Inside the Karakol Restaurant is a beautiful and newly renovated space for us to enjoy a taste of Turkish food. The service is excellent, but we have to open windows to relieve the heat, even with air conditioning, it’s cooler outside than in. We start with stuffed grape leaves and bread, followed by pasta filled with veggies and appetizers drenched in rich sauce with feta cheese. The main course is grilled kebob of chicken and lamb with mixed vegetables and rice. Just when we thought we couldn’t eat another bite, dessert is served, a frozen vanilla and chocolate mousse with raspberry sauce.

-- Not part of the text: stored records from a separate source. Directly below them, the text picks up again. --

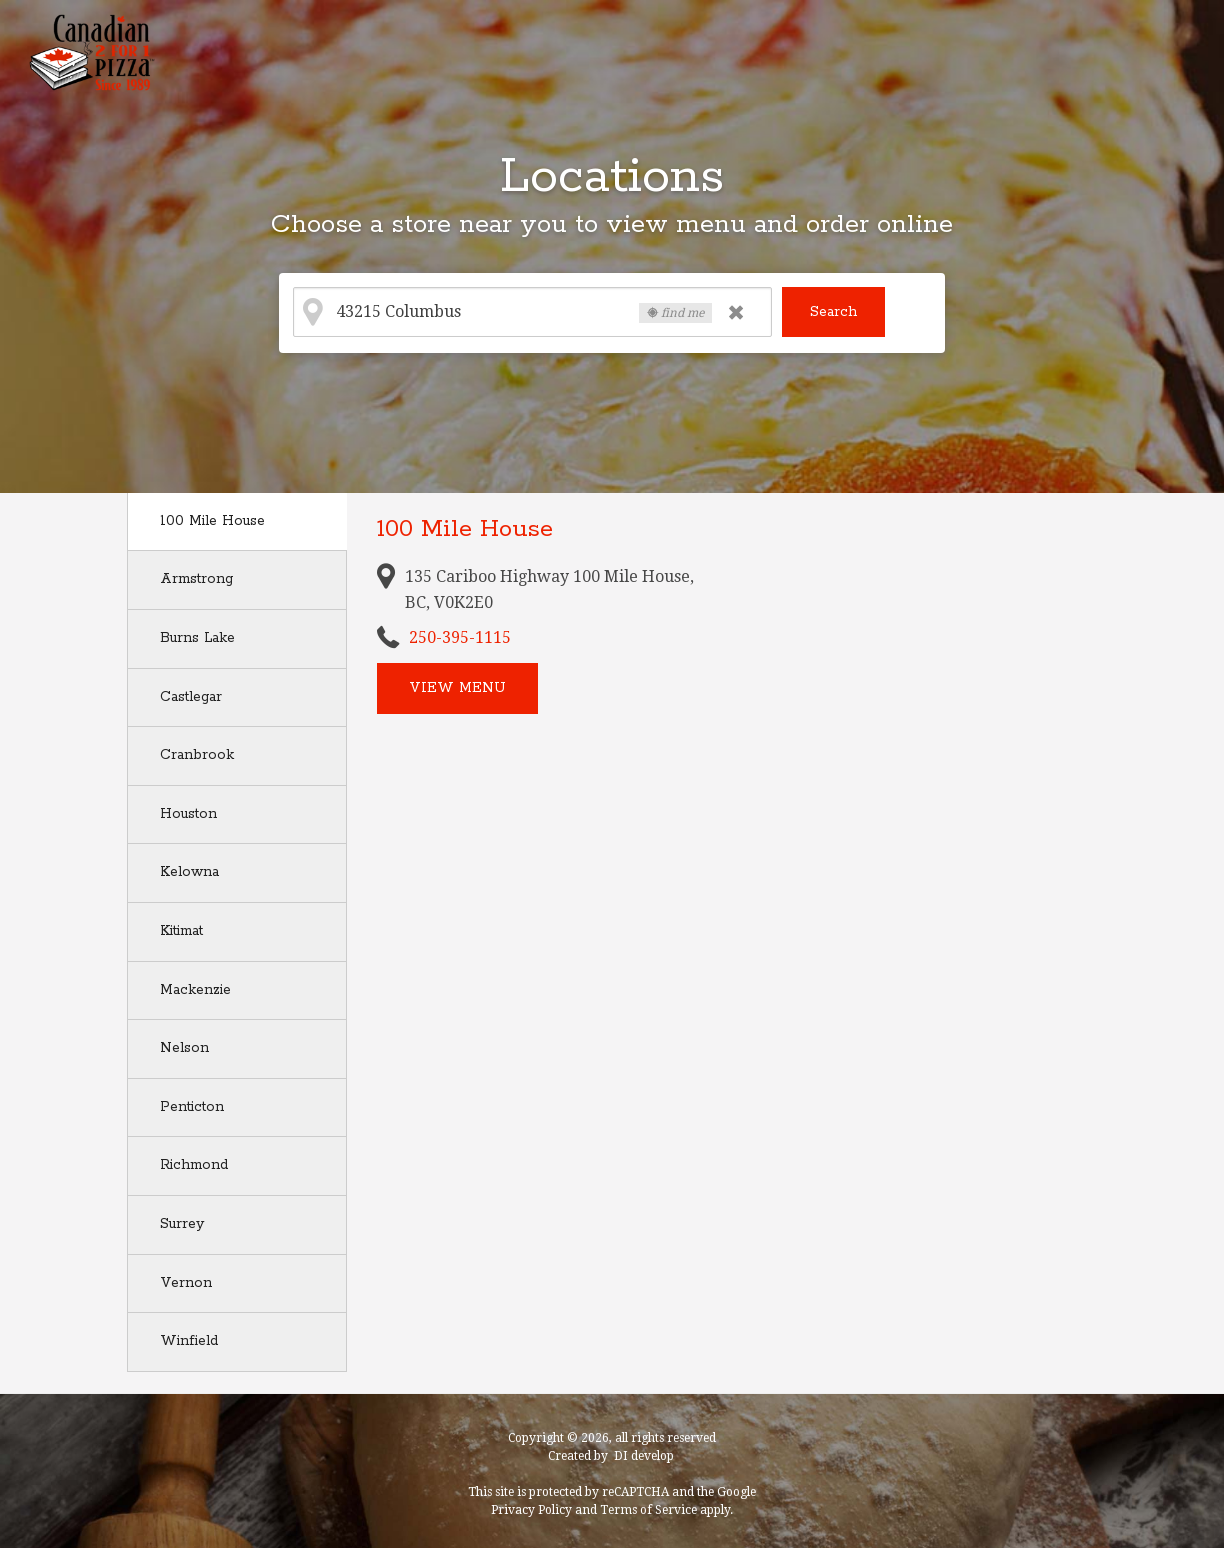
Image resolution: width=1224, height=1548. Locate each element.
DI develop (644, 1456)
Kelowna (189, 872)
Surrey (182, 1224)
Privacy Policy (531, 1510)
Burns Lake (197, 638)
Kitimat (181, 931)
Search (833, 312)
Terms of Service (648, 1510)
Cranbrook (197, 755)
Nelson (184, 1048)
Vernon (186, 1283)
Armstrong (196, 579)
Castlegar (191, 697)
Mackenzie (195, 990)
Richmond (194, 1165)
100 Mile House (212, 521)
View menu (457, 688)
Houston (188, 814)
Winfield (189, 1341)
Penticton (192, 1107)
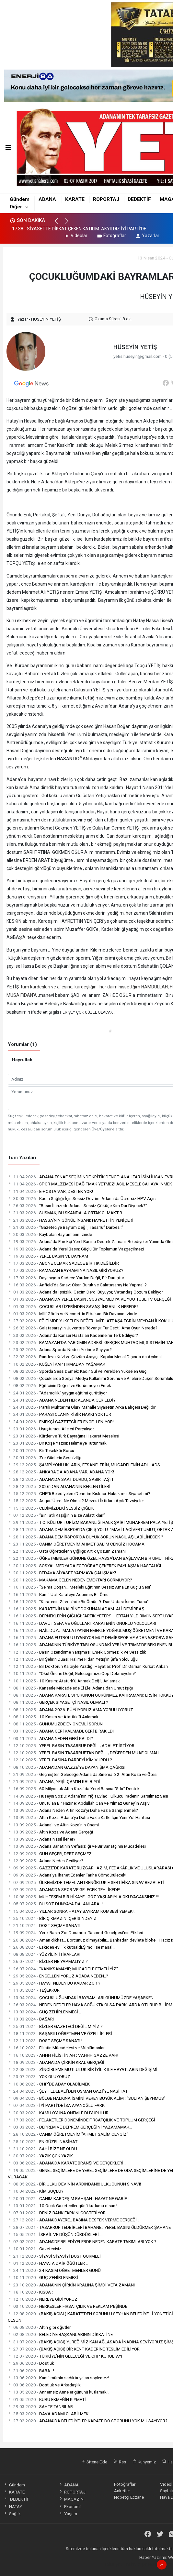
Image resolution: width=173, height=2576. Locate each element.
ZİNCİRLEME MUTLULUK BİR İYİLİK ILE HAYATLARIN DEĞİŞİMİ (82, 2069)
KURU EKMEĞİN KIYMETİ (47, 2399)
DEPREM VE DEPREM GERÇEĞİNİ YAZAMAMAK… (70, 2127)
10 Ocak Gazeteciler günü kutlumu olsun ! (62, 2205)
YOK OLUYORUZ (39, 2076)
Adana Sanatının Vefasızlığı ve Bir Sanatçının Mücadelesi (77, 1846)
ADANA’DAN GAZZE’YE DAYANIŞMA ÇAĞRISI (66, 1767)
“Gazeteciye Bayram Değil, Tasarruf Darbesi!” (65, 1227)
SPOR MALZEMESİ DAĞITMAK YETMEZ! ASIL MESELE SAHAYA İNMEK (90, 1183)
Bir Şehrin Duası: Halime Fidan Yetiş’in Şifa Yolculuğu (73, 1659)
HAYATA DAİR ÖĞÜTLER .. (48, 2263)
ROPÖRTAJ (106, 199)
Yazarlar (147, 235)
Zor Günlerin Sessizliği (44, 1457)
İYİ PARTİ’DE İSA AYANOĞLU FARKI (57, 2105)
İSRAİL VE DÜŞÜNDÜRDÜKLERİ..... (56, 2234)
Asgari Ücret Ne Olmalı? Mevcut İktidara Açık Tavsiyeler (76, 1500)
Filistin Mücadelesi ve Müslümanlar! (57, 2047)
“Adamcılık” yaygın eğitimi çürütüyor (57, 1392)
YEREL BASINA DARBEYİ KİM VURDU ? (60, 1759)
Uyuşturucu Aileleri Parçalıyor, (51, 1428)
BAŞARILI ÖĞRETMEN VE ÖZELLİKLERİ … (62, 2033)
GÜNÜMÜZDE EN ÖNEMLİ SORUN (55, 1723)
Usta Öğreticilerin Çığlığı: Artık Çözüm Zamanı (67, 1551)
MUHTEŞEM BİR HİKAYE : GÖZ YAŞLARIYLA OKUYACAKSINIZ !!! (83, 1896)
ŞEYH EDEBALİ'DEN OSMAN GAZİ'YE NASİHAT (68, 2091)
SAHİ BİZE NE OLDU (42, 2148)
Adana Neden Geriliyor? (45, 1860)
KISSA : (30, 2292)
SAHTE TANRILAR (40, 2406)
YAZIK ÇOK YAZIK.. (41, 2155)
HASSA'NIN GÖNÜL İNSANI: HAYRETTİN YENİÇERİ (70, 1220)
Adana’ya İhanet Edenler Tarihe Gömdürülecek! (67, 1874)
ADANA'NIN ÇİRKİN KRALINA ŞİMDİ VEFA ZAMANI (71, 2284)
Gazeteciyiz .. (36, 2248)
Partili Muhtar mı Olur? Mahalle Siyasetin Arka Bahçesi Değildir (82, 1407)
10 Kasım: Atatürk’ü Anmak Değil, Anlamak (64, 1680)
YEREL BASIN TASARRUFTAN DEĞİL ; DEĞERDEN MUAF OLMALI (83, 1752)
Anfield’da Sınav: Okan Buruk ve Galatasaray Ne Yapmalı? (77, 1284)
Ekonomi (70, 2506)
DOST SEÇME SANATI (44, 1925)
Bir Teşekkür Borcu (41, 1450)
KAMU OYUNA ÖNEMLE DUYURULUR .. (59, 2112)
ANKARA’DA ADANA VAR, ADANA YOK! (61, 1471)
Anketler (122, 2490)
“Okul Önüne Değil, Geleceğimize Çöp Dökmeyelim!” (72, 1673)
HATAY (12, 2506)
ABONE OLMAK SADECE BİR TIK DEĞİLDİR (63, 1263)
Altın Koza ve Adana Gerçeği (50, 1831)
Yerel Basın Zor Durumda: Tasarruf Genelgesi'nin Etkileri (75, 1932)
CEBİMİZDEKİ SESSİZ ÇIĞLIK (51, 1508)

The Haga Sophia is one of the greatest surviving examples of Byzantine architecture. There have been three churches on this place, destroyed and rebuilt. The first church was built in 360 and destroyed by fire (intentionally) there are no remains of that structure today. The second church was built in 415 and some of the marble blocks from it still stand today. The third church and current church was built in 537. It was converted to a mosque by the Ottoman turks in 1453, since Islam considers depictions of the human form to be blasphemous, all of the iconic mosaics were covered with plaster (rather than destroyed). Our guide explains to us that Turkey is more secular than most Muslim countries. The Islamic calligraphic displays suspended from the main dome remain in place, and the mosaics are being gradually uncovered, years of being under plaster has kept them preserved.
The Süleymaniye Mosque
The architecture and interior design is stunning, and the dome is huge, the dedication to faith and God is overwhelming. This structure was built between 1550 and 1558, it’s an Ottoman imperial mosque, located on the third hill of Istanbul, our guide tells us.
The Süleymaniye Mosque was designed to serve both religious and cultural needs in Istanbul. Originally the complex consisted of the mosque, a hospital, a school, public baths, a medical college and a kitchen to feed the poor.
The Blue Mosque
Visitors have coined the Sultan Ahmed Mosque “The Blue Mosque” for the over 20,000 blue tiles on the interior. In order to go in, women must cover their heads and legs past the knee. Even though I had a “past the knee” skirt on and a sun hat, I was handed blue drapes to cover my head and legs, and was told to remove the hat. Thank goodness I could keep on the prescription sunglasses in order to take in the stunning interior of this HUGE mosque.
Besides being tourist attraction, it’s also a active mosque, so it’s closed to non worshippers for a half hour or so during the five daily prayers. We stood in a very long line in order to gain entrance to the mosque, despite having a guided tour appointment, this is a very popular place to visit.
The structure was built between 1609 and 1616, and was commissioned by Sultan Ahmet I when he was only 19 years old. The interior is lit with 260 windows, which were once filled with 17th-century stained glass.
What an amazing look into a totally different culture. Once again, I am amazed at the role that art plays in the interiors of such special spaces. Today was a long day of touring and a day filled with much information about religion and culture. We can hear the citizens of Istanbul being called to prayer as we walk. Tomorrow we visit Kusadasi for more cultural adventure.